*** Opening Data for the task ***

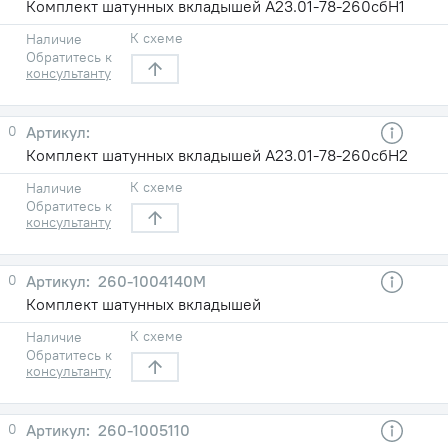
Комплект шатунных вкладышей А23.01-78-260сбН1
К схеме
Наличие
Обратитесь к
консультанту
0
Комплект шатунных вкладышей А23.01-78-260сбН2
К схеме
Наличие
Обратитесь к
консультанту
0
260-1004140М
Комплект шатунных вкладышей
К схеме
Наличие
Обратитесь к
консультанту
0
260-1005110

*** Closing Data for the task ***
*** Opening Data for the task ***

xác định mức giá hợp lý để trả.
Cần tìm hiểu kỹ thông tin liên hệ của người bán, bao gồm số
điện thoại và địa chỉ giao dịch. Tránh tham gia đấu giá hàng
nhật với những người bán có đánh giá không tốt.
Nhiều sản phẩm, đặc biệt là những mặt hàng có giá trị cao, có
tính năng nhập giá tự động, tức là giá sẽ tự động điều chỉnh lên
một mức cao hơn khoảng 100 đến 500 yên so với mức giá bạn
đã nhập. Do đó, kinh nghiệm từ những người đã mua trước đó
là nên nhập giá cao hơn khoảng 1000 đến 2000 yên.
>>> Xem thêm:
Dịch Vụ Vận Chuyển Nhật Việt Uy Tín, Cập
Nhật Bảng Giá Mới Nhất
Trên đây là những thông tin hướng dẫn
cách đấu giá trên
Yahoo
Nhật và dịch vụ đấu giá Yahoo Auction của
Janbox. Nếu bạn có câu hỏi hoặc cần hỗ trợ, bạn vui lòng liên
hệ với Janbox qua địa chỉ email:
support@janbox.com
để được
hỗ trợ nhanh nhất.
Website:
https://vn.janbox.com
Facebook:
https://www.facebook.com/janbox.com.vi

*** Closing Data for the task ***
*** Opening Data for the task ***

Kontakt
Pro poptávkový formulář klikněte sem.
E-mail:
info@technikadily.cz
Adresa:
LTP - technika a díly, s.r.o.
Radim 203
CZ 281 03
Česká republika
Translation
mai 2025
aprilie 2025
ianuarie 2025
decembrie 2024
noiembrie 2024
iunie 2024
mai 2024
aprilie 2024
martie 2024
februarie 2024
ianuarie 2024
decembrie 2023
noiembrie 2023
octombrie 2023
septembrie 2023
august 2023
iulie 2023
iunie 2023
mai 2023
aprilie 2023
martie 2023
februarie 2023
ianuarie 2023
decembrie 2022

*** Closing Data for the task ***

## Problem to work on
Could you restate word for word the lines above from the one containing "260-1004140М" through the one containing "260-1005110", both included, and nothing else?

## Output for this exercise
260-1004140М
Комплект шатунных вкладышей
К схеме
Наличие
Обратитесь к
консультанту
0
260-1005110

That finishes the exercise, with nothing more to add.